Sebagai eksekutor, ditunjuklah Sertu Alip Toyo, Komandan Regu Montir 8 Kompi Bantuan. Kolonel Katamso kemudian dibawa ke lokasi pembantaian dengan tangan terikat dan mata tertutup, ia dibiarkan berjalan. Baru beberapa langkah, Sertu Alip Toyo menghantam kepalanya dari belakang dengan kunci montir seberat 2 kilogram.

Kolonel Katamso terjatuh dengan kepala berlumuran darah. Namun, sang komandan masih bernapas dan sempat mengucapkan kata-kata terakhirnya, bahwa ia masih mencintai Bung Karno, Presiden Republik Indonesia. Pukulan kedua pun dilakukan, dan gugurlah Kolonel Katamso pada dini hari tanggal 2 Oktober 1965 itu.

Eksekusi serupa juga terjadi kepada Letkol Sugijono yang menjabat sebagai Kepala Staf Korem 072/Pamungkas. Aksi pembunuhan dilakukan di tempat yang sama dalam waktu yang berdekatan, juga dengan rincian yang nyaris serupa. 

Setidaknya itulah kronologi penculikan serta pembunuhan terhadap Kolonel Katamso—dan Letkol Sugiyono—yang tertulis di banyak buku terbitan era Orde Baru. Apa yang sesungguhnya terjadi pada malam itu sulit dilacak karena hampir semua referensi yang ada, termasuk arsip dokumentasi militer, koran semasa, maupun wawancara dengan pelaku sejarah, sejauh ini mengamini kronologi itu.


Brigjen Katamso, Korban Tragedi 1965 di Yogyakarta

John Rossa (2008) melalui buku Dalih Pembunuhan Massal: Gerakan 30 September dan Kudeta Suharto, juga menyinggung tragedi di Yogyakarta ini. Namun, tidak dikisahkan secara spesifik tentang kronologi pembunuhan Kolonel Katamso dan Letkol Sugijono. Dengan versi yang sedikit berbeda, John Rossa hanya menyebutkan:

“Mayor Mulyono memimpin pasukan pemberontak menggerebek rumah komandan mereka, Kolonel Katamso.
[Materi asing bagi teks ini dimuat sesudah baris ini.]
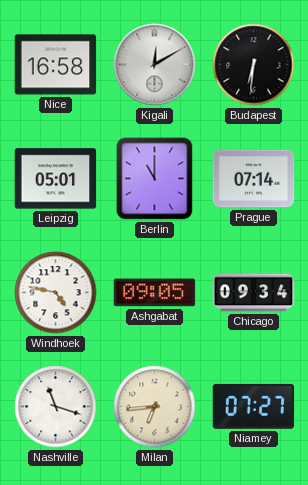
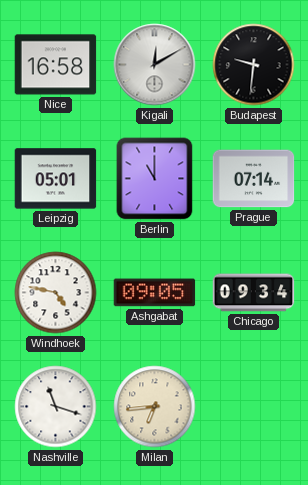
Budapest: 6:31 -> 9:31
Niamey: 07:27 -> none
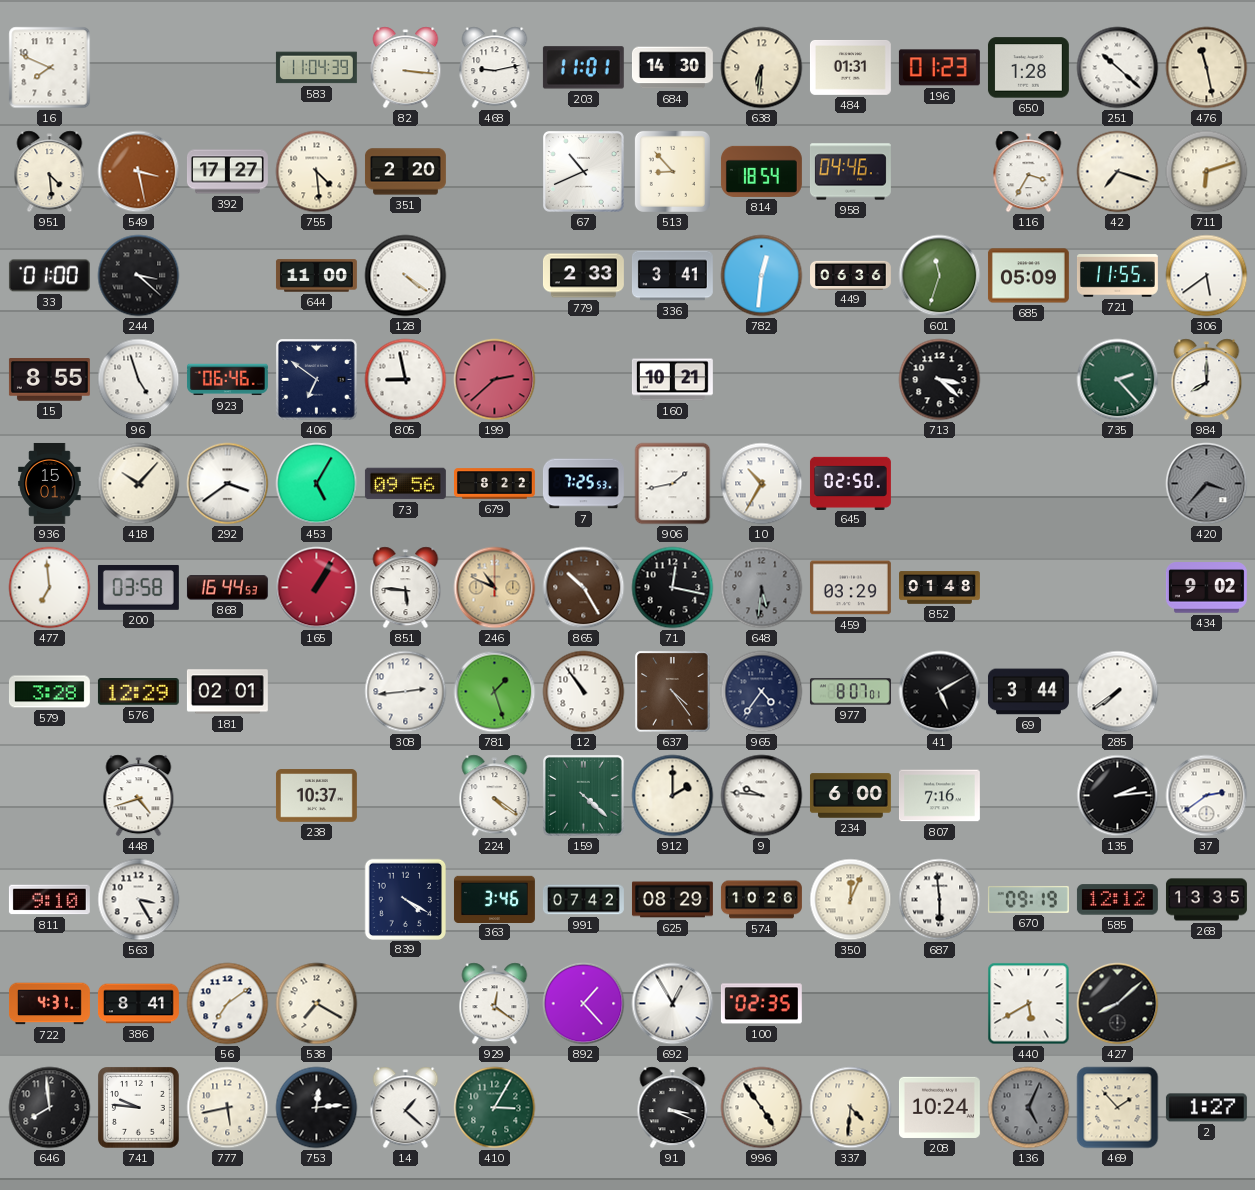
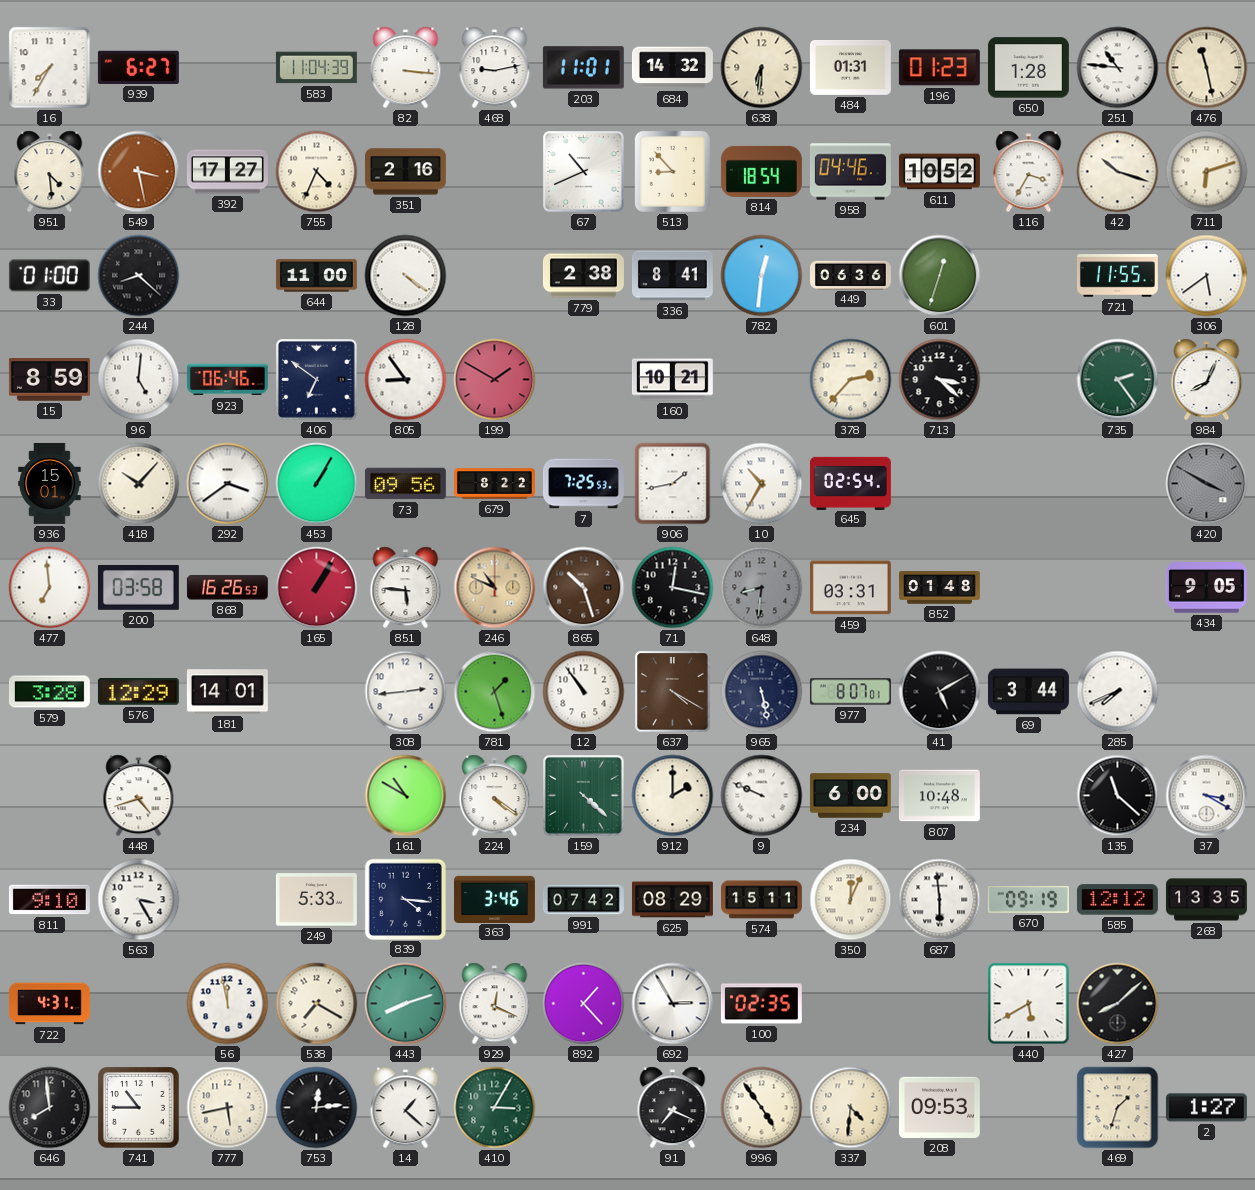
16: 7:49 -> 7:35
939: none -> 6:27
684: 14:30 -> 14:32
251: 10:22 -> 10:46
755: 4:29 -> 4:34
351: 2:20 -> 2:16
611: none -> 10:52
42: 7:18 -> 10:18
244: 3:22 -> 8:22
779: 2:33 -> 2:38
336: 3:41 -> 8:41
601: 11:33 -> 12:33
685: 05:09 -> none
15: 8:55 -> 8:59
96: 4:57 -> 5:01
805: 8:58 -> 8:54
199: 2:38 -> 1:50
378: none -> 2:37
735: 2:23 -> 2:24
984: 8:00 -> 8:04
453: 5:05 -> 1:05
645: 02:50 -> 02:54
420: 3:37 -> 3:50
868: 16:44 -> 16:26
865: 10:25 -> 10:27
648: 5:31 -> 8:31
459: 03:29 -> 03:31
434: 9:02 -> 9:05
181: 02:01 -> 14:01
637: 4:24 -> 4:20
965: 4:36 -> 5:28
285: 7:39 -> 7:41
238: 10:37 -> none
161: none -> 10:50
9: 9:46 -> 9:49
807: 7:16 -> 10:48
135: 2:14 -> 11:22
37: 2:39 -> 3:20
249: none -> 5:33
839: 4:20 -> 4:16
574: 10:26 -> 15:11
386: 8:41 -> none
56: 7:09 -> 11:58
443: none -> 8:12
929: 12:21 -> 12:19
692: 12:55 -> 2:55
741: 9:46 -> 10:45
91: 3:19 -> 7:19
208: 10:24 -> 09:53
136: 5:04 -> none
469: 1:53 -> 1:33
Mereka menculiknya dan juga kepala stafnya, Letnan Kolonel Sugiyono, yang kebetulan ada di rumah itu ketika para pemberontak datang.”

“Mereka membawa dua perwira itu ke sebuah kota kecil di utara Yogyakarta, Kentungan, dan menahan mereka di tangsi batalion militer di sana. Kemudian mereka membunuh kedua perwira tersebut.” 

Jasad Kolonel Katamso dan Letkol Sugijono baru ditemukan pada 12 Oktober 1965. Sedangkan penggalian kubur di Kentungan itu dilakukan 8 hari berselang. Keduanya dikebumikan di Taman Makam Pahlawan Kusumanegara Yogyakarta, dan kemudian ditetapkan sebagai pahlawan revolusi, serta memperoleh kenaikan pangkat anumerta, Brigadir Jenderal (Brigjen) untuk Katamso dan Kolonel untuk Sugijono.